At RSA Conference, security execs say using big data for security may be a future issue but it’s a little much right now
“I don’t call it Big Data,” I call it garbage data,” said Jerry Sto. Tomas, director of global information security at healthcare company Allergan, who with other panelists at the RSA Conference this week discussed the challenges that security managers face today in getting solid threat intelligence for network defense out of what already feels like too much security-event data. Adoption of cloud services is only adding another wrinkle on centralizing that plan.
His colleagues on the panel, Stephen Moloney, manager enterprise information security at insurance firm Humana and David Hannigan, information security officer at e-commerce retailer Zappos.com, were also uninspired by the industry’s call for Big Data Security.
The Big Data Security idea so far appears to amount to investing in a massive centralized repository, likely based on Hadoop, to use the latest security analytics engines to discern attacks by sorting through information provided by a vendor’s security information and event-management (SIEM). It’s an idea put forward most prominently by IBM, HP (which just this week put forward its strategy) and RSA, the security division of EMC, as where the most cutting-edge security is headed. But are chief information security officers ready to head in that direction?
It’s not that they don’t use SIEM to collect security-event information and log data today. But that in itself is problematic.
“With SIEM, we underestimated how much data there was,” said Hannigan about what happens daily at Zappos. As it gets refined, the amount of data “explodes” and “people keep sending you more,” he pointed out. Zappos uses Splunk to correlate data. Because Zappos suffered a data breach last year, the company has pushed hard to boost security, particularly by intensively monitoring the safety of customer accounts.

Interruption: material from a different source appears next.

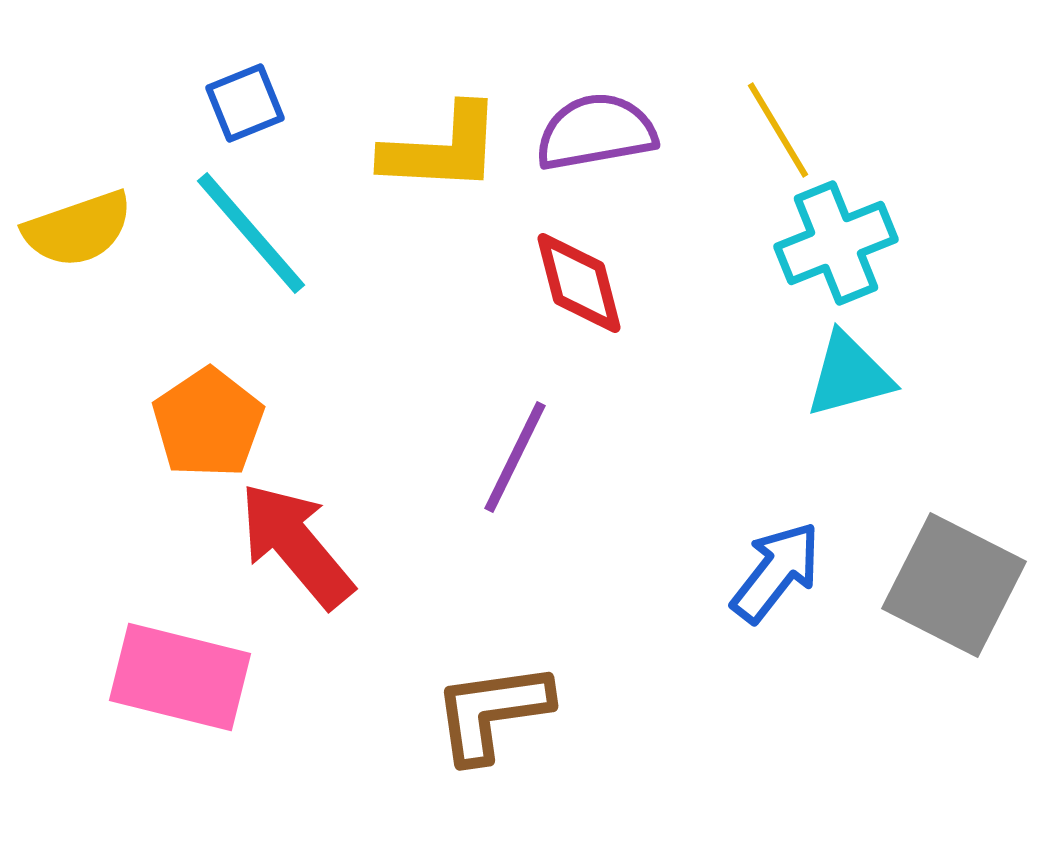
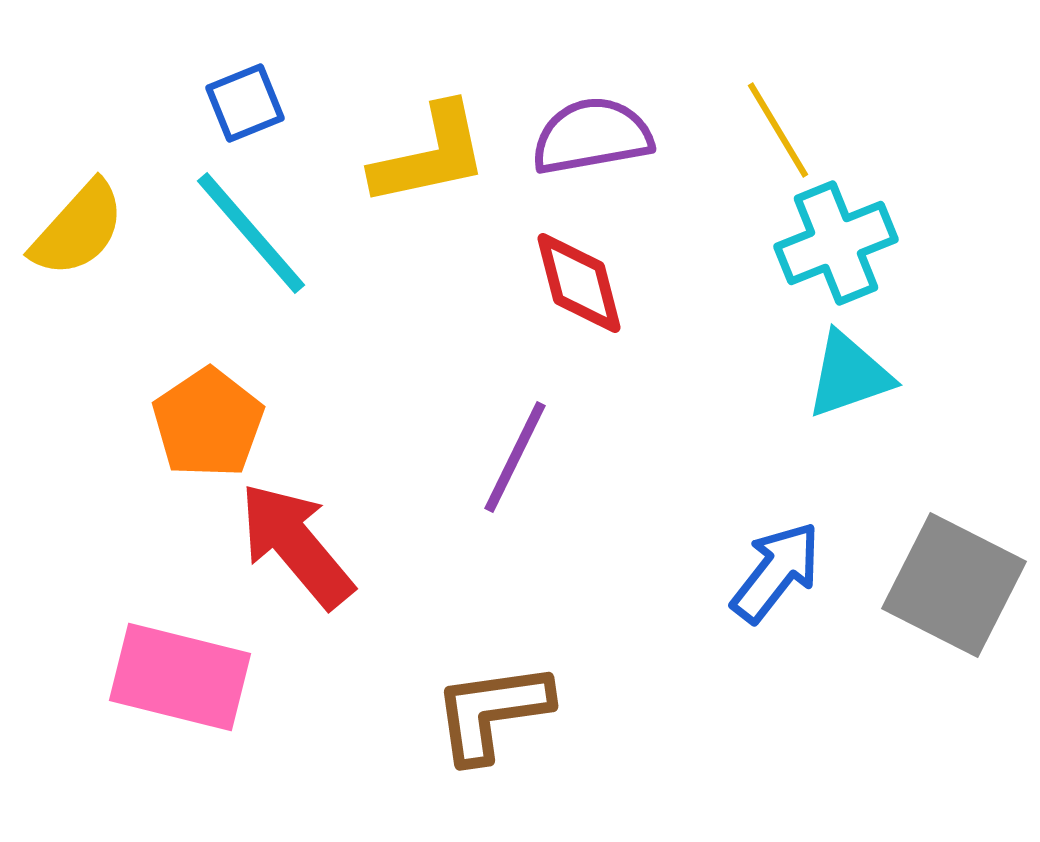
purple semicircle: moved 4 px left, 4 px down
yellow L-shape: moved 12 px left, 6 px down; rotated 15 degrees counterclockwise
yellow semicircle: rotated 29 degrees counterclockwise
cyan triangle: rotated 4 degrees counterclockwise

Sto. Tomas of Allergan expressed similar sentiments. “The data is too much. With SIEM, once you’ve got one log correlated to another, it’s very addicting. You want more.” But it also brings “too much garbage.” Allergan uses tools that include RSA enVision, Nitro Security and Splunk. But Allergan is also adopting cloud services such as Salesforce and Box for business purposes, as well as Zscaler for cloud-based security. The challenge is obtaining needed logs from cloud providers and integrating it. His job as security manager requires interaction with business units on security matters not sitting in front of a dashboard, he said. The business value from tools such as SIEM is in explaining security risk and impact to business units and you can’t overwhelm them with data, he noted.
Sometimes SIEM needs to be changed. Moloney, for example, said Humana’s operations team is in the process of migrating from the RSA enVision SIEM to the Sensage SIEM that is going to be used to collect and correlate data associated with intrusion-detection systems, firewalls and other corporate infrastructure. With enVision, the problem was that it wasn’t scaling to do the analysis that Humana needed as the population at Humana grew from 5,000 to 55,000, said Moloney.
However, the IT security managers aren’t giving up hope that security vendors, who acknowledge Big Data Security represents a cutting-edge approach, will eventually have something they will be taking a look at.
“Big Data will be our future, at least to address APTs (advanced persistent threats)” said Sto. Tomas, who added he’ll be watching what happens with the technology over the next few years. But for now, “Big Data is a big challenge when it comes to security,” he concluded.